PROBLEM TO WORK ON
The lines to return are those below that contain the word "tehnologii".

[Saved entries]

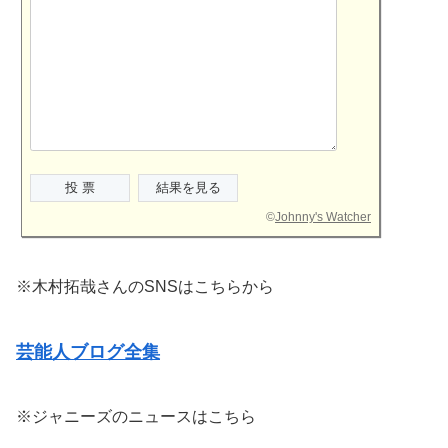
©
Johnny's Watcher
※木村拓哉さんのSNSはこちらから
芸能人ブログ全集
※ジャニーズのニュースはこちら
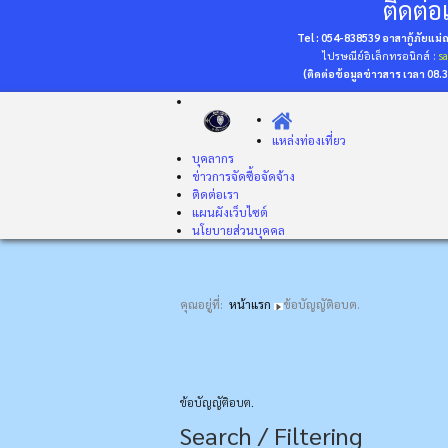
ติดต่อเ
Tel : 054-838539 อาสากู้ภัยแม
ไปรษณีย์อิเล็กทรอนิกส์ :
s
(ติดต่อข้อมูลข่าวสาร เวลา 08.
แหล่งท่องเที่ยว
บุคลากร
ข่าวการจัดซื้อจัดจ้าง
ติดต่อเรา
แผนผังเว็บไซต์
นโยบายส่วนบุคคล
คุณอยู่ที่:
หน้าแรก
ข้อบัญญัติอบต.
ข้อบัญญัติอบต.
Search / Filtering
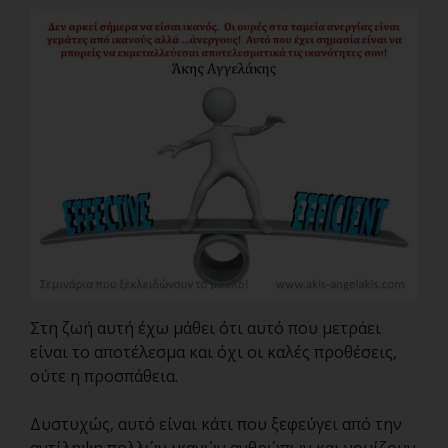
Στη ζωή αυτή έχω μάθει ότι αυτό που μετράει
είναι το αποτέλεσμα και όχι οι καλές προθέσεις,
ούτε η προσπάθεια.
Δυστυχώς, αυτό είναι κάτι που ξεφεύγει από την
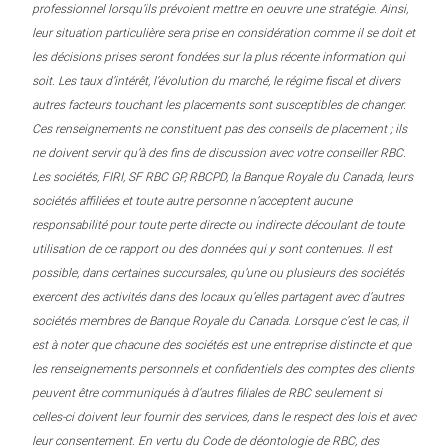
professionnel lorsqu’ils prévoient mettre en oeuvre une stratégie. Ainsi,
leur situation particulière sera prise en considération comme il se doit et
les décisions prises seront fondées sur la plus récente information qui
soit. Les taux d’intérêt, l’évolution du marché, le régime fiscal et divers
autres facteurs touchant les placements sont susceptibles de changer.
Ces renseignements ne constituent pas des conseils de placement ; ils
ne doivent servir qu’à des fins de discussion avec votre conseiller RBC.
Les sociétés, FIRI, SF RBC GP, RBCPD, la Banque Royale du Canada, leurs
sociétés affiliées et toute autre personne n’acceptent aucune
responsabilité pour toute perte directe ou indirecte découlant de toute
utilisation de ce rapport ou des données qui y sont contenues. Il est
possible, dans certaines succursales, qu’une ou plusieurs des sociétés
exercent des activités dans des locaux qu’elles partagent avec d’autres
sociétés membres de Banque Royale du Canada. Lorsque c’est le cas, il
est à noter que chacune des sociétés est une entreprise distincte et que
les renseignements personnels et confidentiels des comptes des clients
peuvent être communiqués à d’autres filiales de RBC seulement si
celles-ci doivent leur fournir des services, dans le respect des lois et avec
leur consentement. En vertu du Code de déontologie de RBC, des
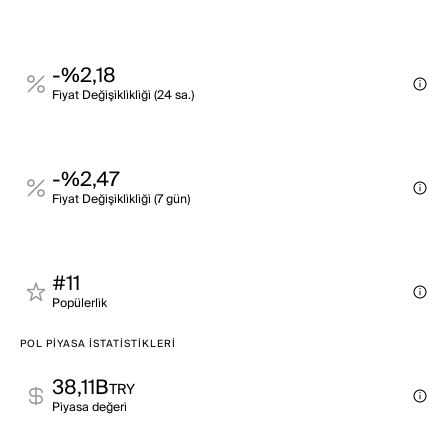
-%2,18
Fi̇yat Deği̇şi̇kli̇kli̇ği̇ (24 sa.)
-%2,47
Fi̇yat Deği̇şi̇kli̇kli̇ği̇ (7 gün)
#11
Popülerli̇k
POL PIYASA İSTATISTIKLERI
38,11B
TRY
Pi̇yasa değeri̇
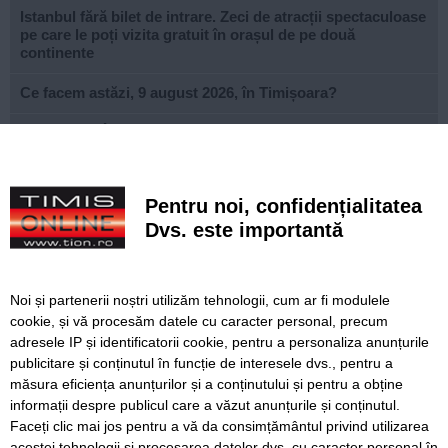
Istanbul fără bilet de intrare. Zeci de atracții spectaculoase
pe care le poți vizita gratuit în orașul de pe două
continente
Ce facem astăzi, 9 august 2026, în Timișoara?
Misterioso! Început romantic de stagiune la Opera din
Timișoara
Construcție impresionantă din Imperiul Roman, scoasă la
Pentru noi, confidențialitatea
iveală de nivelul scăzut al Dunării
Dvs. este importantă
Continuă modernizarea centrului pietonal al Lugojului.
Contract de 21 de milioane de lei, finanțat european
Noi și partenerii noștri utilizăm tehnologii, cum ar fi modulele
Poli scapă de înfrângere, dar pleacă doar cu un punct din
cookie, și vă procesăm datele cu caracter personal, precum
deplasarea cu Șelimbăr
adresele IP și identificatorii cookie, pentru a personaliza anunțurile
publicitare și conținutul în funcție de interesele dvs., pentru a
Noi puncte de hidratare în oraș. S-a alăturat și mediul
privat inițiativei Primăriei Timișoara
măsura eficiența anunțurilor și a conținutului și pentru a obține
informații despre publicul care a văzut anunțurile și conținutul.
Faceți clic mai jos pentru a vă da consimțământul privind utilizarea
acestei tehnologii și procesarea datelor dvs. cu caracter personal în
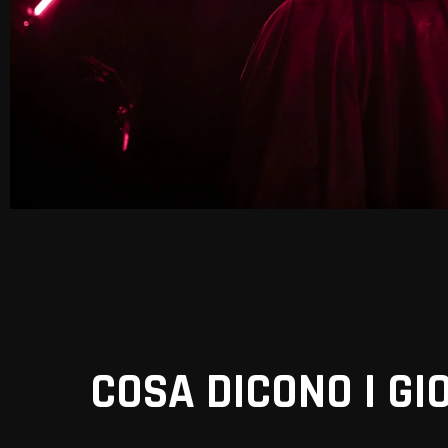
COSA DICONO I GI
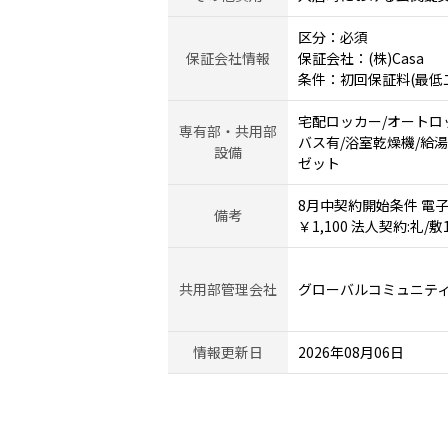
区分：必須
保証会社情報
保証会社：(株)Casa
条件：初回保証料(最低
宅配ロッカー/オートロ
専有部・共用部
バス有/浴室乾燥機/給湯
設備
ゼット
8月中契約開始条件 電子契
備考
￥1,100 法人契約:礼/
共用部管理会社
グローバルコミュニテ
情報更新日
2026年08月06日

ANSWER TO THE PROBLEM
Noi și partenerii noștri utilizăm tehnologii, cum ar fi modulele
acestei tehnologii și procesarea datelor dvs. cu caracter personal în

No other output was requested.